### Your task:
Your answer should be one number: the count of lines in the records that include the word "when".

### Dataset entries:
^^^^^^^^^^^^^^^^
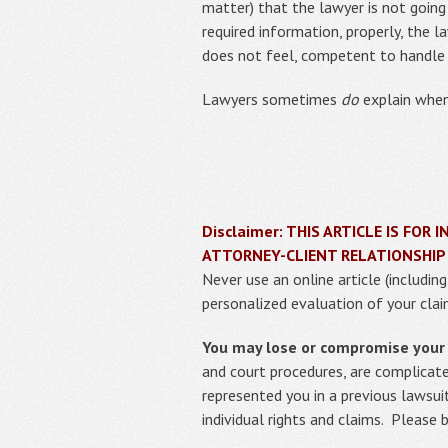
matter) that the lawyer is not going
required information, properly, the 
does not feel, competent to handle 
Lawyers sometimes
do
explain when 
Disclaimer: THIS ARTICLE IS FO
ATTORNEY-CLIENT RELATIONSHIP
Never use an online article (includin
personalized evaluation of your clai
You may lose or compromise your r
and court procedures, are complicat
represented you in a previous lawsui
individual rights and claims. Please 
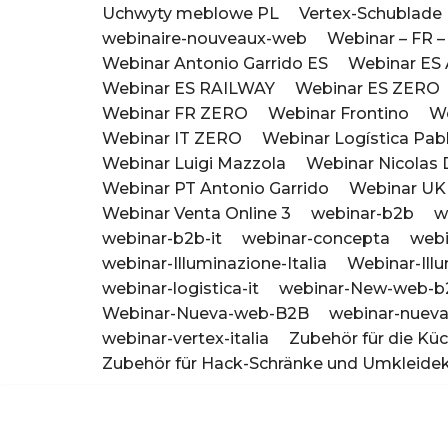
Uchwyty meblowe PL
Vertex-Schublad
webinaire-nouveaux-web
Webinar – FR –
Webinar Antonio Garrido ES
Webinar ES 
Webinar ES RAILWAY
Webinar ES ZERO
Webinar FR ZERO
Webinar Frontino
We
Webinar IT ZERO
Webinar Logística Pab
Webinar Luigi Mazzola
Webinar Nicolas
Webinar PT Antonio Garrido
Webinar U
Webinar Venta Online 3
webinar-b2b
w
webinar-b2b-it
webinar-concepta
webi
webinar-Illuminazione-Italia
Webinar-Ill
webinar-logistica-it
webinar-New-web-b
Webinar-Nueva-web-B2B
webinar-nueva
webinar-vertex-italia
Zubehör für die Kü
Zubehör für Hack-Schränke und Umkleide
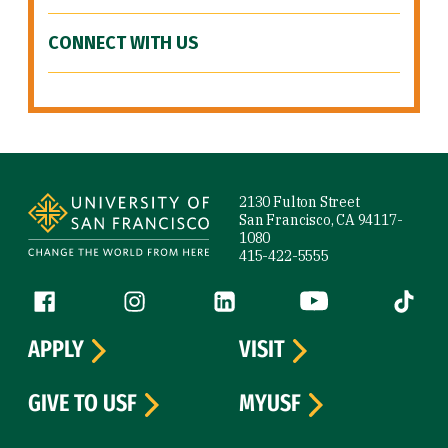
CONNECT WITH US
Site Footer
2130 Fulton Street
San Francisco, CA 94117-
1080
415-422-5555
Follow us
Facebook (link is external)
Instagram (link is external)
LinkedIn (link is external)
YouTube (link is ext
Tiktok (
APPLY
VISIT
GIVE TO USF
MYUSF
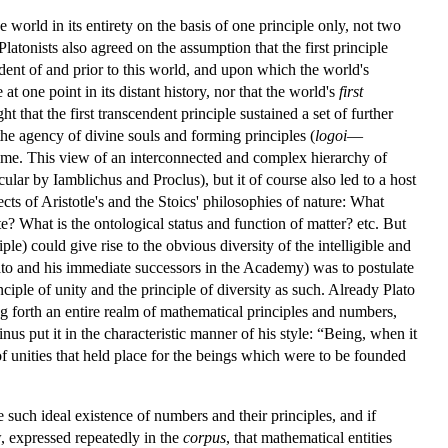
world in its entirety on the basis of one principle only, not two
latonists also agreed on the assumption that the first principle
ndent of and prior to this world, and upon which the world's
t one point in its distant history, nor that the world's
first
t that the first transcendent principle sustained a set of further
the agency of divine souls and forming principles (
logoi
—
d time. This view of an interconnected and complex hierarchy of
ular by Iamblichus and Proclus), but it of course also led to a host
ects of Aristotle's and the Stoics' philosophies of nature: What
e? What is the ontological status and function of matter? etc. But
le) could give rise to the obvious diversity of the intelligible and
ato and his immediate successors in the Academy) was to postulate
ciple of unity and the principle of diversity as such. Already Plato
ng forth an entire realm of mathematical principles and numbers,
nus put it in the characteristic manner of his style: “Being, when it
of unities that held place for the beings which were to be founded
e such ideal existence of numbers and their principles, and if
w, expressed repeatedly in the
corpus
, that mathematical entities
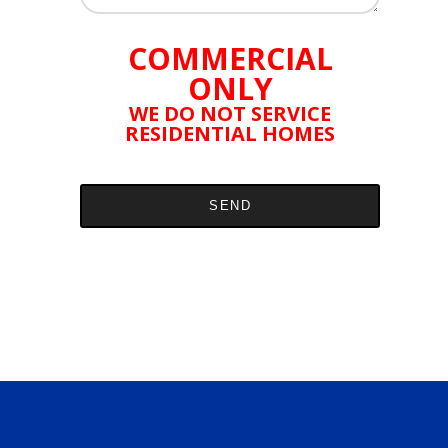
COMMERCIAL
ONLY
WE DO NOT SERVICE
RESIDENTIAL HOMES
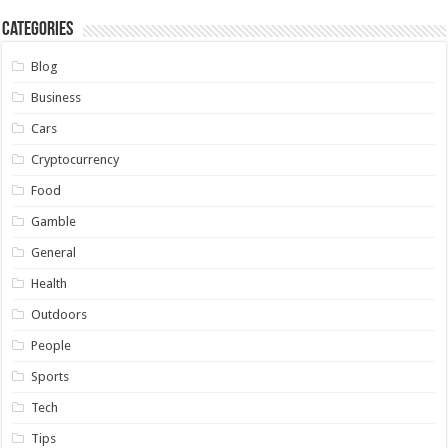
Categories
Blog
Business
Cars
Cryptocurrency
Food
Gamble
General
Health
Outdoors
People
Sports
Tech
Tips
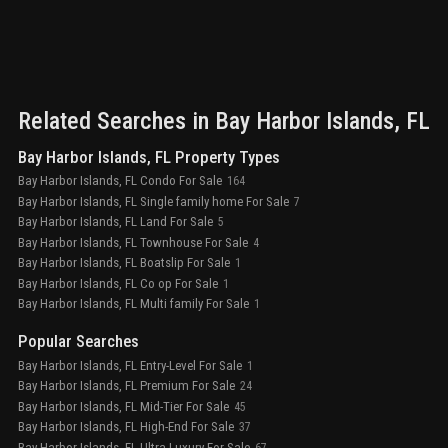
and t
desig
spa b
inclu
loung
pool,
Related Searches in
Bay Harbor Islands
, FL
Bay Harbor Islands, FL Property Types
Bay Harbor Islands, FL Condo For Sale
164
Bay Harbor Islands, FL Single family home For Sale
7
Bay Harbor Islands, FL Land For Sale
5
Bay Harbor Islands, FL Townhouse For Sale
4
Bay Harbor Islands, FL Boatslip For Sale
1
Bay Harbor Islands, FL Co op For Sale
1
Bay Harbor Islands, FL Multi family For Sale
1
Popular Searches
Bay Harbor Islands, FL Entry-Level For Sale
1
Bay Harbor Islands, FL Premium For Sale
24
Bay Harbor Islands, FL Mid-Tier For Sale
45
Bay Harbor Islands, FL High-End For Sale
37
Bay Harbor Islands, FL Ultra Luxury For Sale
67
^^^^^^^^^^^^^^^^
### Answer to the exercise:
2